Population, Technology, and Environmental Justice

Issues of population, technology, and environmental justice connect to form an important aspect of the human cultural/environment relationship. Global population is ever increasing, causing more and more strain on the physical environment’s ability to sustain human, nonhuman, and plant life. The carrying capacity of the Earth is a formulaic determination that considers population density and available resources for an absolute level of survival. If the population exceeds this level, problems such as disease and starvation, among other things, may occur. One such formula to determine environmental impact is known as IPAT or environmental impact = population x affluence x technology. This takes into account the relative level of consumption, population density, and technological promise of a designated area. Determining environmental impact in this way can assist decision makers when they need to consider potential affects of development projects or environmental legislation.

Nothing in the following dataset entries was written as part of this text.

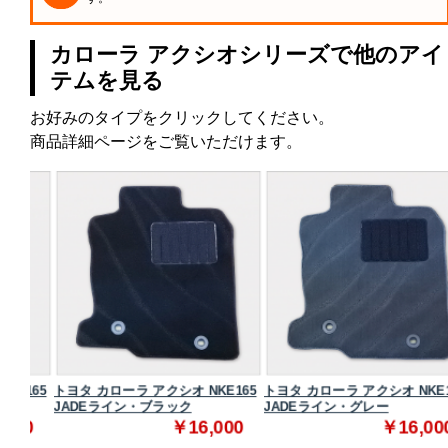
カローラ アクシオシリーズで他のアイ
テムを見る
お好みのタイプをクリックしてください。
商品詳細ページをご覧いただけます。
165
トヨタ カローラ アクシオ NKE165
トヨタ カローラ アクシオ NKE165
JADEライン・ブラック
JADEライン・グレー
0
￥16,000
￥16,000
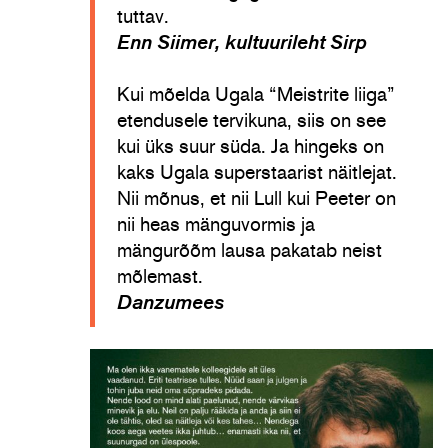
tuttav.
Enn Siimer, kultuurileht Sirp
Kui mõelda Ugala “Meistrite liiga”
etendusele tervikuna, siis on see
kui üks suur süda. Ja hingeks on
kaks Ugala superstaarist näitlejat.
Nii mõnus, et nii Lull kui Peeter on
nii heas mänguvormis ja
mängurõõm lausa pakatab neist
mõlemast.
Danzumees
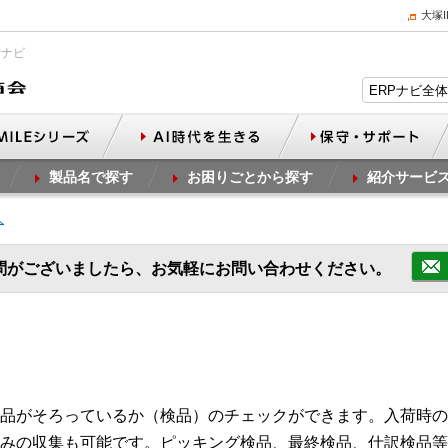
大塚
Pナビ
製品名で探す
お困りごとから探す
紹介サービ
人
問がございましたら、お気軽にお問い合わせください。
品がそろっているか（検品）のチェックができます。入荷時の
みの収集も可能です。ピッキング検品、最終検品、仕訳検品等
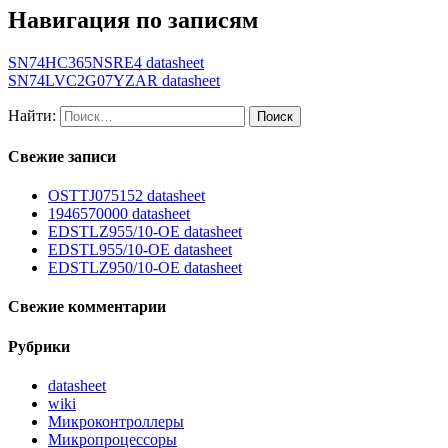
Навигация по записям
SN74HC365NSRE4 datasheet
SN74LVC2G07YZAR datasheet
Найти:
Свежие записи
OSTTJ075152 datasheet
1946570000 datasheet
EDSTLZ955/10-OE datasheet
EDSTL955/10-OE datasheet
EDSTLZ950/10-OE datasheet
Свежие комментарии
Рубрики
datasheet
wiki
Микроконтроллеры
Микропроцессоры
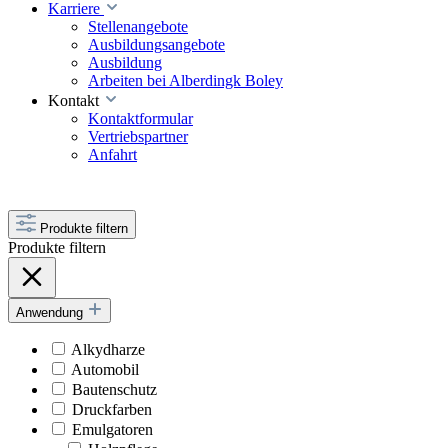
Karriere
Stellenangebote
Ausbildungsangebote
Ausbildung
Arbeiten bei Alberdingk Boley
Kontakt
Kontaktformular
Vertriebspartner
Anfahrt
Produkte filtern
Produkte filtern
Anwendung
Alkydharze
Automobil
Bautenschutz
Druckfarben
Emulgatoren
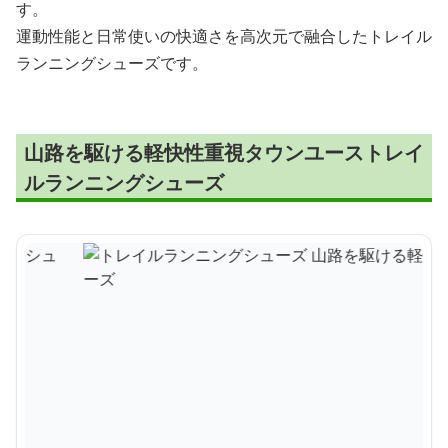
す。
運動性能と日常使いの快適さを高次元で融合したトレイル
ランニングシューズです。
山路を駆ける軽快性重視タウンユーストレイ
ルランニングシューズ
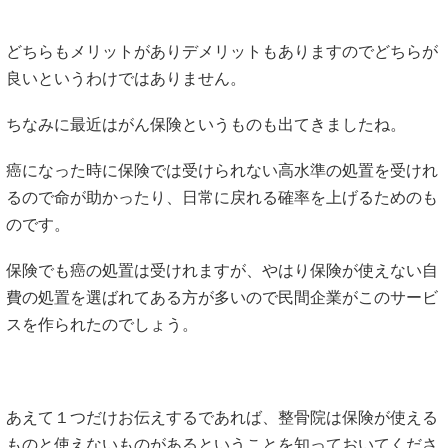
どちらもメリットがありデメリットもありますのでどちらが
良いというわけではありません。
ちなみに最近はがん保険というものも出てきましたね。
癌になった時に保険では受けられない高水準の処置を受けれ
るので命が助かったり、日常に戻れる確率を上げるためのも
のです。
保険でも癌の処置は受けれますが、やはり保険が使えない自
費の処置を選ばれてある方が多いので民間企業がこのサービ
スを作られたのでしょう。
あえて１つだけお伝えするであれば、整骨院は保険が使える
ものと使えないものがあるということを知っておいてくださ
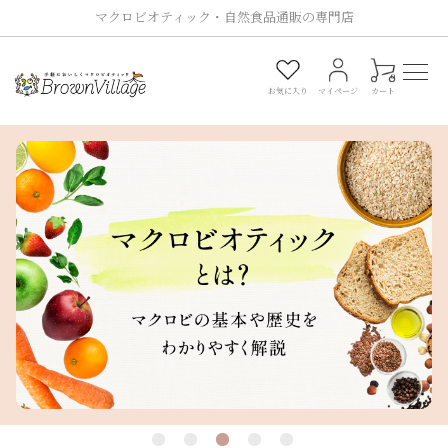
マクロビオティック・自然食品通販の専門店
0
お気に入り
マイページ
カート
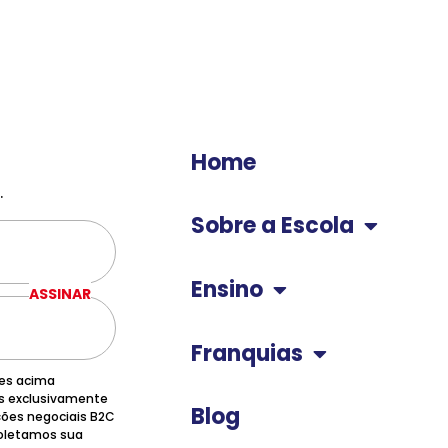
Home
.
Sobre a Escola
Ensino
ASSINAR
Franquias
ões acima
os exclusivamente
Blog
ções negociais B2C
 coletamos sua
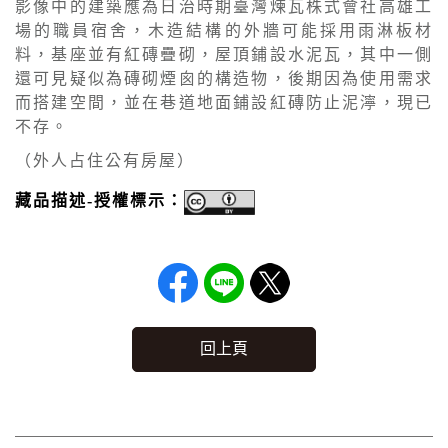
影像中的建築應為日治時期臺灣煉瓦株式會社高雄工
場的職員宿舍，木造結構的外牆可能採用雨淋板材
料，基座並有紅磚疊砌，屋頂鋪設水泥瓦，其中一側
還可見疑似為磚砌煙囪的構造物，後期因為使用需求
而搭建空間，並在巷道地面鋪設紅磚防止泥濘，現已
不存。
（外人占住公有房屋）
藏品描述-授權標示：
回上頁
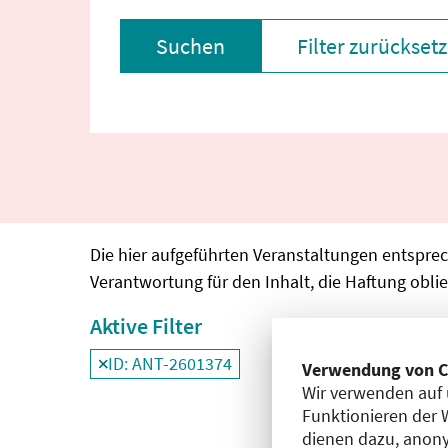
Suchen
Filter zurückset
Die hier aufgeführten Veranstaltungen entspre
Verantwortung für den Inhalt, die Haftung oblie
Aktive Filter
ID: ANT-2601374
Verwendung von C
Filter
deaktivieren und Suchergebnisse neu
Wir verwenden auf 
Funktionieren der 
dienen dazu, anony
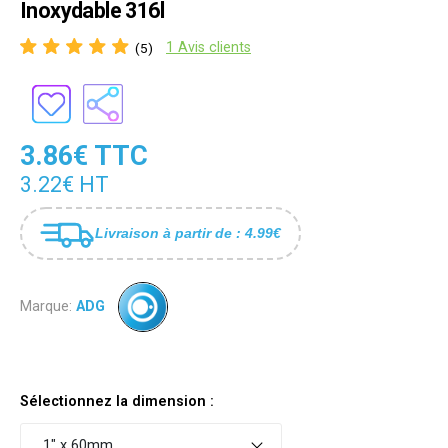
Inoxydable 316l
1 Avis clients
(5)
3.86€ TTC
3.22€ HT
Livraison à partir de : 4.99€
Marque:
ADG
Sélectionnez la dimension :
1" x 60mm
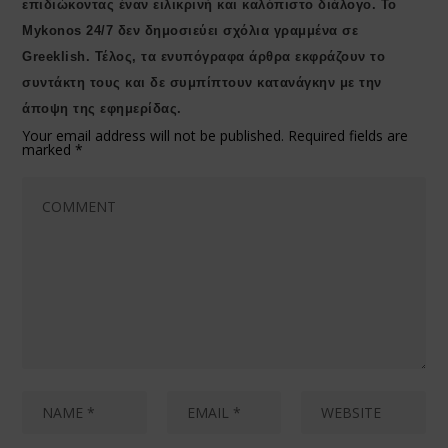
επιδιώκοντας έναν ειλικρινή και καλόπιστο διάλογο. Το
Μykonos 24/7 δεν δημοσιεύει σχόλια γραμμένα σε
Greeklish. Τέλος, τα ενυπόγραφα άρθρα εκφράζουν το
συντάκτη τους και δε συμπίπτουν κατανάγκην με την
άποψη της εφημερίδας.
Your email address will not be published.
Required fields are
marked
*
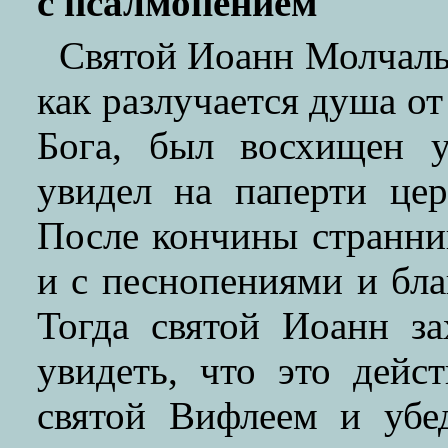
с псалмопением
Святой Иоанн Молчаль
как разлучается душа от 
Бога, был восхищен 
увидел на паперти це
После кончины странни
и с песнопениями и бла
Тогда святой Иоанн за
увидеть, что это дейс
святой Вифлеем и убе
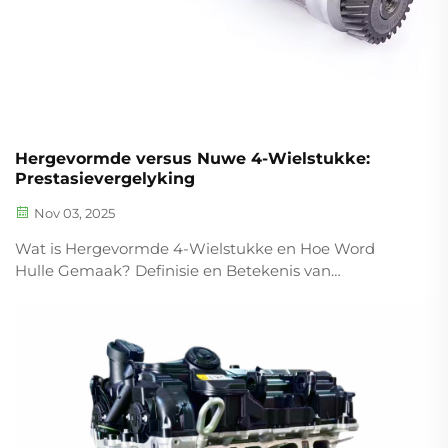
Hergevormde versus Nuwe 4-Wielstukke:
Prestasievergelyking
Nov 03, 2025
Wat is Hergevormde 4-Wielstukke en Hoe Word
Hulle Gemaak? Definisie en Betekenis van
Hergevormde 4-Wielstukke Wanneer dit by
hergevormde vierwielkomponente kom, is dit nie net
tweedehandse stukke nie. Hulle word eintlik
teruggebring na fabrieks...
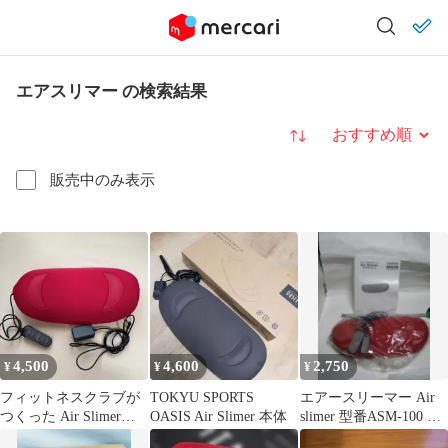
エアスリマー の検索結果
並び替え
販売中のみ表示
4,500
4,600
2,750
¥
¥
¥
フィットネスクラブが
TOKYU SPORTS
エアースリーマー Air
つくった Air Slimer
OASIS Air Slimer 本体
slimer 型番ASM-100 体
ASM-100
操 運動 器具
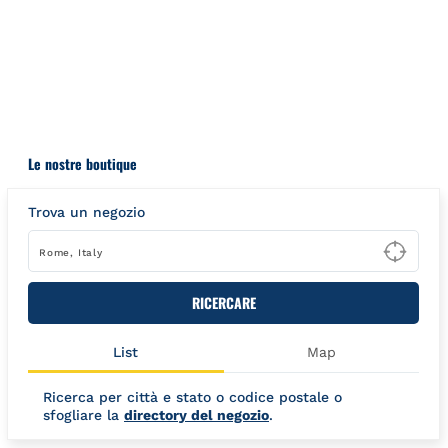
Salta al contenuto
Torna a Nav
Le nostre boutique
Trova un negozio
Type
RICERCARE
List
Map
Ricerca per città e stato o codice postale o
sfogliare la
directory del negozio
.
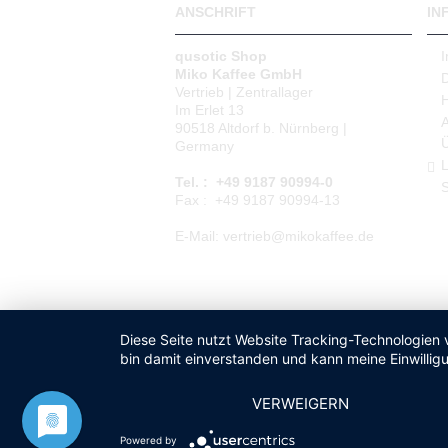
ANSCHRIFT
IN
qusotic Shop
Miko Kaffee GmbH
Vertrieb | Zentrallager
Im Erlet 13
90518 Altdorf b. Nürnberg |
Germany
L
Tel. : +49 9187 90994-0
S
Fax : +49 9187 90994-13
E-Mail: vertrieb@mikokaffee.de
Diese Seite nutzt Website Tracking-Technologien 
bin damit einverstanden und kann meine Einwilligu
VERWEIGERN
Powered by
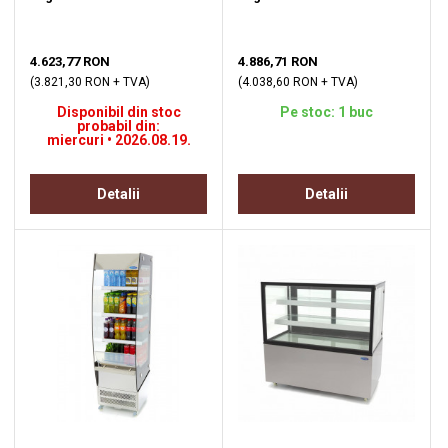
4.623,77 RON
4.886,71 RON
(3.821,30 RON + TVA)
(4.038,60 RON + TVA)
Disponibil din stoc
Pe stoc: 1 buc
probabil din:
miercuri • 2026.08.19.
Detalii
Detalii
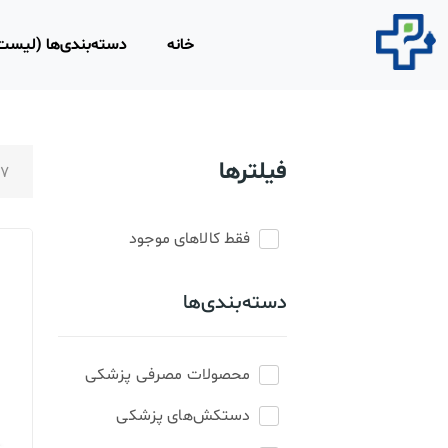
خانه
دسته‌بندی‌ها (لیس
محصولات مصرفی 
روپوش و اسکراب 
فیلترها
17
محلول‌های ضد عفو
محصولات و تجهیزا
لاغری
فقط کالاهای موجود
محصولات ارتوپدی،
دسته‌بندی‌ها
فیزیوتراپی
تجهیزات امداد و ن
محصولات مصرفی پزشکی
ابزار و تجهیزات پز
معاینه
دستکش‌های پزشکی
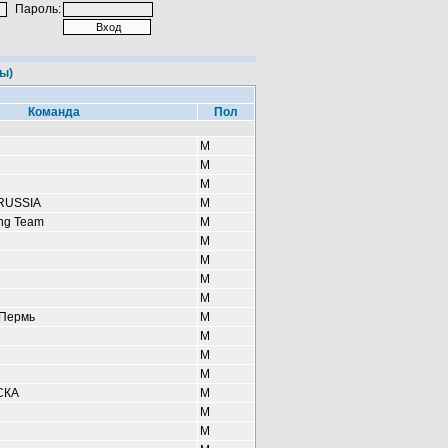
Пароль:
ы)
Команда
Пол
М
М
М
RUSSIA
М
ing Team
М
М
М
М
М
Пермь
М
М
М
М
СКА
М
М
М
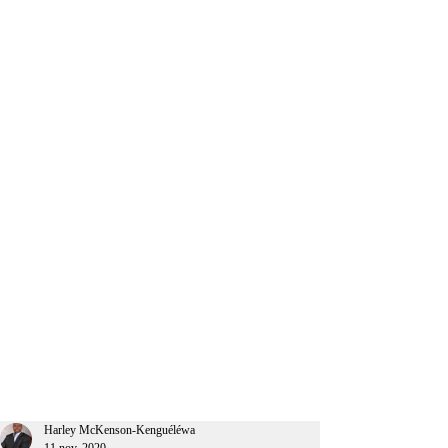
CEO Afrique
Harley McKenson-Kenguéléwa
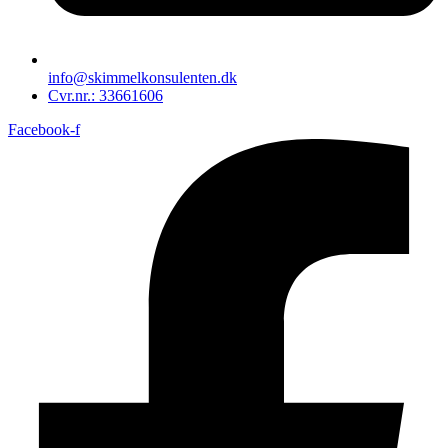
info@skimmelkonsulenten.dk
Cvr.nr.: 33661606
Facebook-f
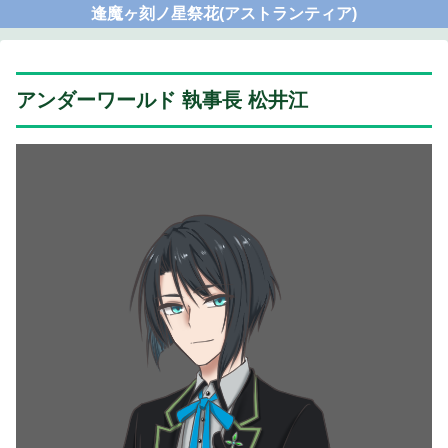
逢魔ヶ刻ノ星祭花(アストランティア)
アンダーワールド 執事長 松井江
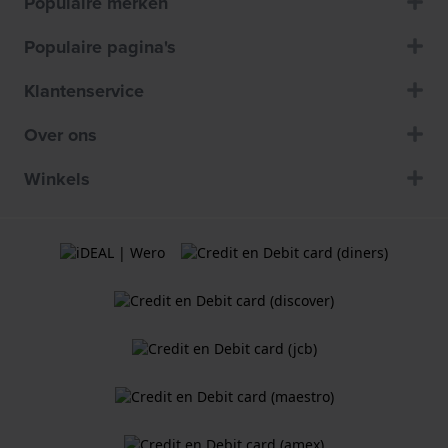
Populaire merken
Populaire pagina's
Klantenservice
Over ons
Winkels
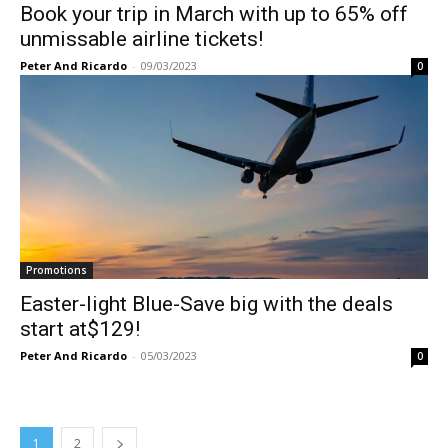
Book your trip in March with up to 65% off
unmissable airline tickets!
Peter And Ricardo
-
09/03/2023
0
Promotions
Easter-light Blue-Save big with the deals
start at$129!
Peter And Ricardo
-
05/03/2023
0
1
2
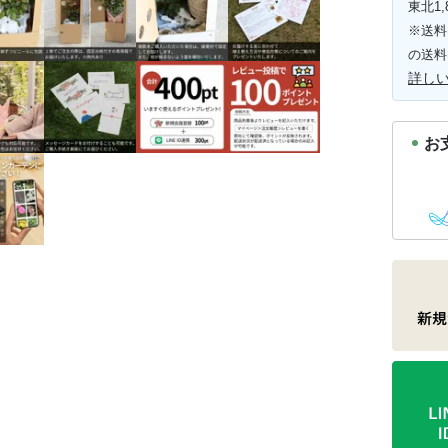
東北1,
※送料
の送料
詳し
お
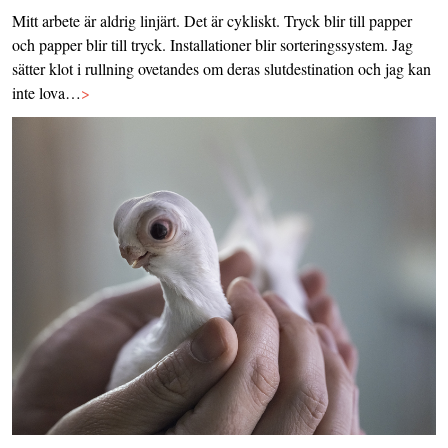
Mitt arbete är aldrig linjärt. Det är cykliskt. Tryck blir till papper
och papper blir till tryck. Installationer blir sorteringssystem. Jag
sätter klot i rullning ovetandes om deras slutdestination och jag kan
inte lova…
>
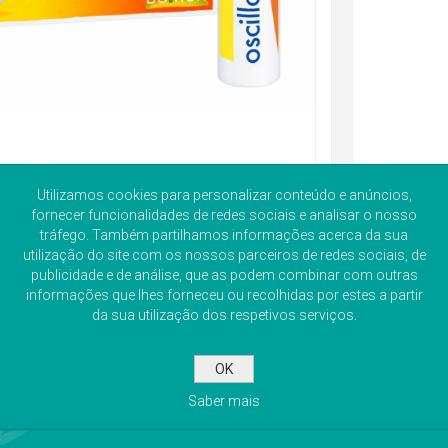
Utilizamos cookies para personalizar conteúdo e anúncios,
fornecer funcionalidades de redes sociais e analisar o nosso
tráfego. Também partilhamos informações acerca da sua
utilização do site com os nossos parceiros de redes sociais, de
publicidade e de análise, que as podem combinar com outras
informações que lhes forneceu ou recolhidas por estes a partir
da sua utilização dos respetivos serviços.
OK
Saber mais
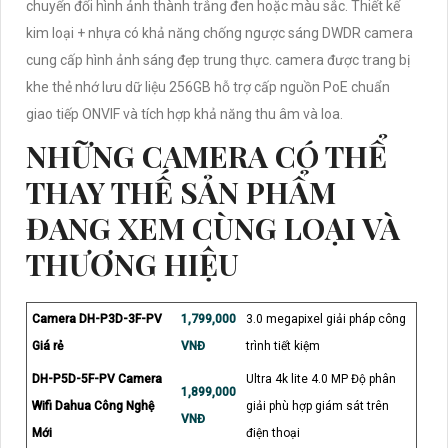
chuyển đổi hình ảnh thành trắng đen hoặc màu sắc. Thiết kế
kim loại + nhựa có khả năng chống ngược sáng DWDR camera
cung cấp hình ảnh sáng đẹp trung thực. camera được trang bị
khe thẻ nhớ lưu dữ liệu 256GB hỗ trợ cấp nguồn PoE chuẩn
giao tiếp ONVIF và tích hợp khả năng thu âm và loa.
NHỮNG CAMERA CÓ THỂ
THAY THẾ SẢN PHẨM
ĐANG XEM CÙNG LOẠI VÀ
THƯƠNG HIỆU
Camera DH-P3D-3F-PV
1,799,000
3.0 megapixel giải pháp công
Giá rẻ
VNĐ
trình tiết kiệm
DH-P5D-5F-PV Camera
Ultra 4k lite 4.0 MP Độ phân
1,899,000
Wifi Dahua Công Nghệ
giải phù hợp giám sát trên
VNĐ
Mới
điện thoại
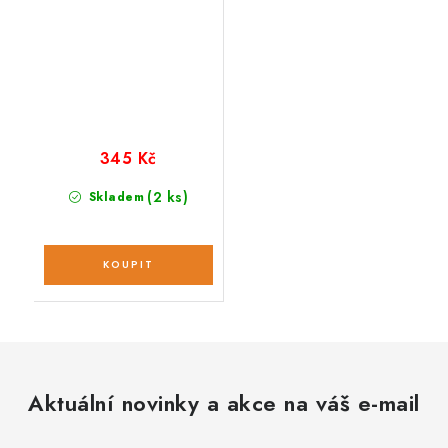
345 Kč
(2 ks)
Skladem
Aktuální novinky a akce na váš e-mail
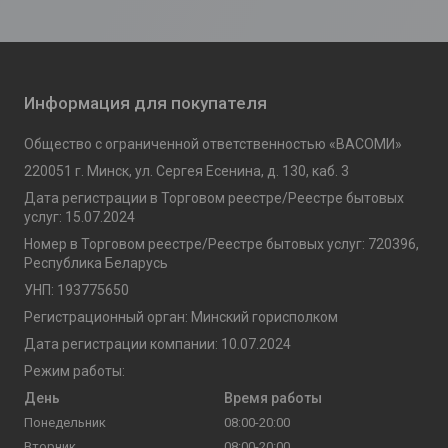
Информация для покупателя
Общество с ограниченной ответственностью «ВАСОМИ»
220051 г. Минск, ул. Сергея Есенина, д. 130, каб. 3
Дата регистрации в Торговом реестре/Реестре бытовых
услуг: 15.07.2024
Номер в Торговом реестре/Реестре бытовых услуг: 720396,
Республика Беларусь
УНП: 193775650
Регистрационный орган: Минский горисполком
Дата регистрации компании: 10.07.2024
Режим работы:
День
Время работы
Понедельник
08:00-20:00
Вторник
08:00-20:00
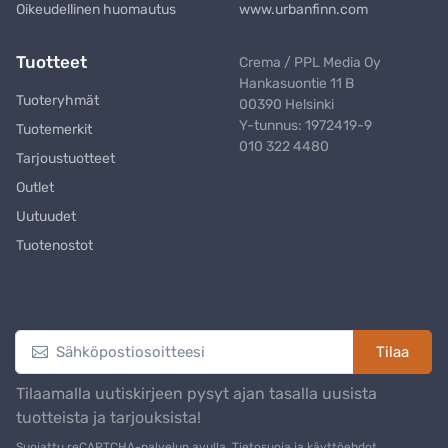
Oikeudellinen huomautus
www.urbanfinn.com
Tuotteet
Crema / PPL Media Oy
Hankasuontie 11 B
Tuoteryhmät
00390 Helsinki
Y-tunnus: 1972419-9
Tuotemerkit
010 322 4480
Tarjoustuotteet
Outlet
Uutuudet
Tuotenostot
Uutiskirje
Tilaa
Tilaamalla uutiskirjeen pysyt ajan tasalla uusista
tuotteista ja tarjouksista!
Suojattu reCAPTCHA-palvelun avulla.
Tietosuoja ja käyttöehdot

The environmental justice movement emerged in an effort to protect the rights of citizens to live in a healthy, safe setting, free from environmental toxics. Since the 1980s, global strides for environmental justice have focused on the presence of chemical contaminants in communities. Contaminants range from airborne pollution output from nearby factories to the presence of chemical toxins found in soil. Much of the work in the environmental justice movement has been centered on marginalized populations such as minority groups, women and children, and working-class and impoverished members of society.

Work in the environmental justice movement began in the southern region of the United States, where African American communities were carrying the burden of chemical pollution as compared to Caucasian communities. Research in this area has drawn controversial conclusions, but does show a statistically significant correlation between location of chemical waste and race. A similar relationship exists between chemical pollution and class.

Classic works in this area stem from Rachel Carson’s alert in the 1962 publication of Silent Spring. Following that call to action, environmentalists began to recognize the potential problems of chemical contaminants. Love Canal, in Niagara Falls, New York, served as another wake-up call to communities. Citizens were made aware that chemical contaminants resided in the soil, silently existing among them. Lois Gibbs describes her struggle for recognition of the problem and relocation in her 1982 book Love Canal, My Story. Other works in environmental justice include Bullard’s account of environmental racism in Dumping in Dixie.

Today, environmental justice research spans the globe. Development issues in peripheral nations have emerged as primary in the fight for global environmental equities. As basic as they may be, the fight for the right to clean water, available fertile land, and disease control encompasses much of the global environmental struggle.

The degree to which we concentrate on the preservation of our natural environment will inevitably determine how cultures progress into the future. Culture and environment are inextricably connected. We need to preserve the balance between our human footprint and the natural world. This relationship must be recognized in order to curtail the current path to environmental degradation that is seemingly inevitable.

References:

1. Bullard, R. (2000). Dumping in Dixie: Race, class and environmental quality. Boulder, CO: Westview Press.
2. Carson, R. (1962). Silent Spring. Boston: Houghton Mifflin.
3. Cutter, S., Renwick, H. L., & Renwick, W. (1991). Exploitation, conservation, preservation (2nd ed.). New York: John Wiley.
4. Gibbs, L. (1982). Love Canal: My story. Albany: State University of New York Press. Hannigan, J. A. (1995). Environmental sociology: A social constructionist perspective. New York: Routledge.
5. Humphrey, C. R., Lewis, T. L., & Buttel, F. H. (2003). Environment, energy, and society: Exemplary works. Belmont, CA: Wadsworth.
6. Rocheleau, D., Thomas-Slayter, B., & Wangari, E. (Eds.). (1996). Feminist political ecology. New York: Routledge.
7. Townsend, P. (2000). Environmental anthropology: From pigs to policies. Long Grove, IL: Waveland Press.
8. Wilson, E. O. (1988). On human nature. Cambridge, MA: Harvard University Press.